The Sheldon’s brilliant and elegant red field blend The Red Hat is truly lovely stuff with graceful texture and layers of spice, earth and refined black fruits, this wine, a 60 case, 2.5 barrels, 12.8% cuvee of Cabernet Sauvignon and Petite Sirah is medium full with supple tannins and wonderful mouth feel. I was thrilled to find this in the cellar, drinking with family, especially after reviewing the up coming 2015 already, I guess I didn’t get to it earlier, which may have been a reward in it’s self as it is really showing well right now! This wine is from old vines, head trained in an almost feral site that is part of a holistic orchard in many ways with organic practices and many inter planting of other crops and trees, it’s co-picked and co-fermented with native yeasts and mostly whole berries and low sulphur, in a very natural way. The nose is perfumed with violets, acacia and peppercorns with light cassis notes leading to a polished palate of blackberry, tangy currants, plum and tart blueberry as well as pepper, black olives, minty anise, kirsch, savory tobacco leaf and subtle leather notes, lingering with mineral, lavender and briar/cedar notes. No new oak, only well seasoned casks allow remarkable purity to shine through, The Red Hat 2014 is a special wine that is getting better in the bottle, it is unique, a California wine first and foremost, but with an old world style with it’s lower alcohol and leaner structure, this micro winery’s hand-crafted small lot The Red Hat is in the same league as offerings from Wind Gap, Arnot-Roberts and Broc Cellars, all modern lighter fashioned wines by a new generation of inspiring winemakers.

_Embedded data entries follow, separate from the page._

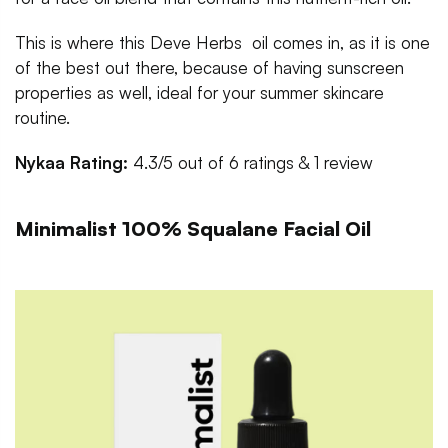
This is where this Deve Herbs oil comes in, as it is one
of the best out there, because of having sunscreen
properties as well, ideal for your summer skincare
routine.
Nykaa Rating:
4.3/5 out of 6 ratings & 1 review
Minimalist 100% Squalane Facial Oil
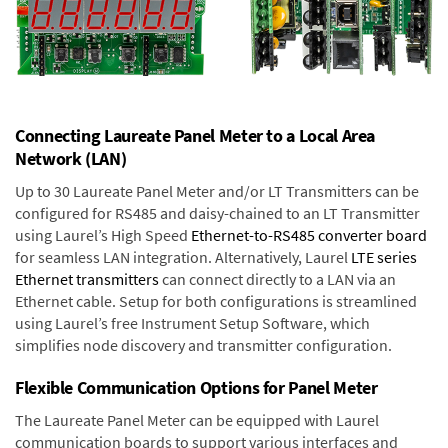
Connecting Laureate Panel Meter to a Local Area
Network (LAN)
Up to 30 Laureate Panel Meter and/or LT Transmitters can be
configured for RS485 and daisy-chained to an LT Transmitter
using Laurel’s High Speed
Ethernet-to-RS485 converter board
for seamless LAN integration. Alternatively, Laurel
LTE series
Ethernet transmitters
can connect directly to a LAN via an
Ethernet cable. Setup for both configurations is streamlined
using Laurel’s free Instrument Setup Software, which
simplifies node discovery and transmitter configuration.
Flexible Communication Options for Panel Meter
The Laureate Panel Meter can be equipped with Laurel
communication boards to support various interfaces and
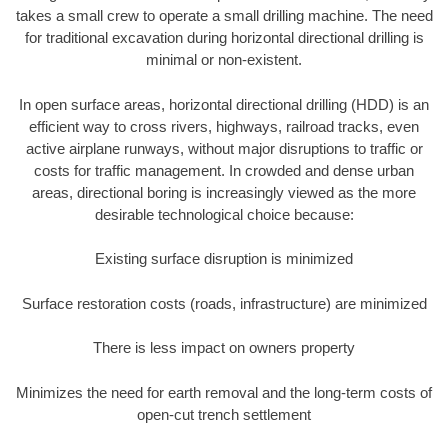
takes a small crew to operate a small drilling machine. The need
for traditional excavation during horizontal directional drilling is
minimal or non-existent.
In open surface areas, horizontal directional drilling (HDD) is an
efficient way to cross rivers, highways, railroad tracks, even
active airplane runways, without major disruptions to traffic or
costs for traffic management. In crowded and dense urban
areas, directional boring is increasingly viewed as the more
desirable technological choice because:
Existing surface disruption is minimized
Surface restoration costs (roads, infrastructure) are minimized
There is less impact on owners property
Minimizes the need for earth removal and the long-term costs of
open-cut trench settlement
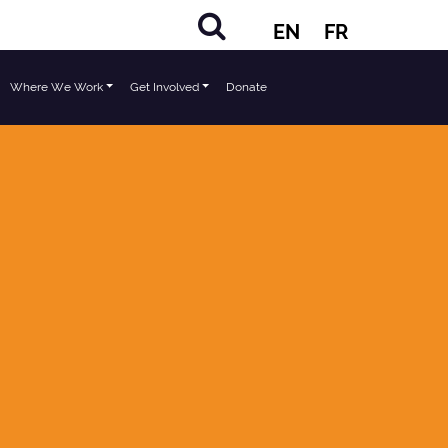
EN
FR
Where We Work
Get Involved
Donate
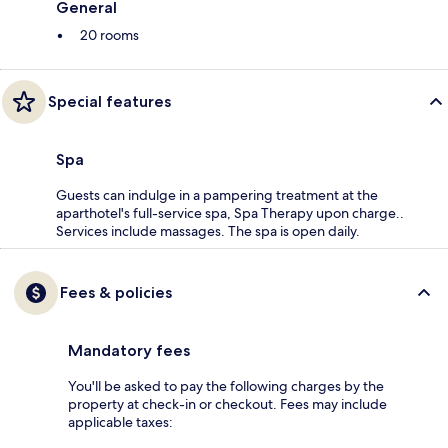
General
20 rooms
Special features
Spa
Guests can indulge in a pampering treatment at the
aparthotel's full-service spa, Spa Therapy upon charge..
Services include massages. The spa is open daily.
Fees & policies
Mandatory fees
You'll be asked to pay the following charges by the
property at check-in or checkout. Fees may include
applicable taxes:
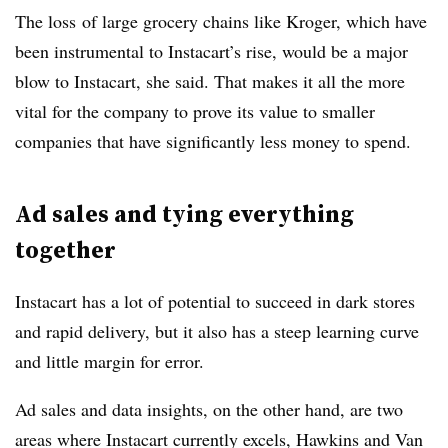
The loss
of large grocery chains like Kroger, which have
been instrumental to Instacart’s rise, would be a major
blow to Instacart, she said. That makes it all the more
vital for the company to prove its value to smaller
companies that have significantly less money to spend.
Ad sales and tying everything
together
Instacart has a lot of potential to succeed in dark stores
and rapid delivery, but it also has a steep learning curve
and little margin for error.
Ad sales and data insights, on the other hand, are two
areas where Instacart currently excels, Hawkins and Van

($48 Est.) 92 Points, grapelive
2014 La Voix, Pinot Noir “Rebel Rebel” Quinta del Mar Vineyard, San Luis Obispo County.
Steve Clifton’s solo project the La Voix Winery is his first gig since splitting with Brewer-Clifton, one of the Sta. Rita Hills top Pinot Noir and Chardonnay producers that he co-founded with Greg Brewer back in the mid 1990’s, and is showcasing his own path in winemaking with a set of small lot hand-crafted wines. I got up with Clifton at the Pebble Beach Food & Wine fest and got to taste through his latest releases both from his Italian inspired Palmina label and these beautiful and natural La Voix wines, which included a lovely Chardonnay, a Bordeaux blend from a high elevation site in the Santa Ynez Valley and this stylish Rebel Rebel Pinot Noir. The Rebel Rebel is named after David Bowie’s classic song, that was the first cover that a young rocker Steve Clifton recorded! Clifton was a musician and performer for years before he got into wine seriously and this Pinot Noir reflects this song (as a Rebel) in it’s character since it is the first wine he has made from outside Santa Barbara County as well as being a wine that is completely different to the Brewer-Clifton stuff of the past and present, maybe more a true mirror of his own personality, less zen purity and more Rock n Roll is how I might think about it. The 2014 Rebel Rebel has ripe fruit, lots of spice, earth and racy texture with intriguing lush layers and amaro notes along with a flamboyant core of deep red cherry, plum and wild raspberry fruits, plus cinnamon/exotic spice, dried flowers, loamy/stony elements and a touch of sweet oak. Made using native yeasts, in open-top fermenters with an extended maceration with about 10% whole cluster, then aged for a year in French wood with only about 10% new, the La Voix is a highly attractive Pinot Noir that was crafted from selected clones 50% each 115 and 777, modern Dijon, that give this wine it’s dark color and vibrancy as well as it’s rich mouth feel and impressive length. I’ve always admired the Brewer-Clifton wines over the years, as well as Steve’s own efforts with Palmina, and it’s great to see his rocking it into the future with these La Voix offerings, drink the Rebel Rebel Pinot over the next 5 to 7 years.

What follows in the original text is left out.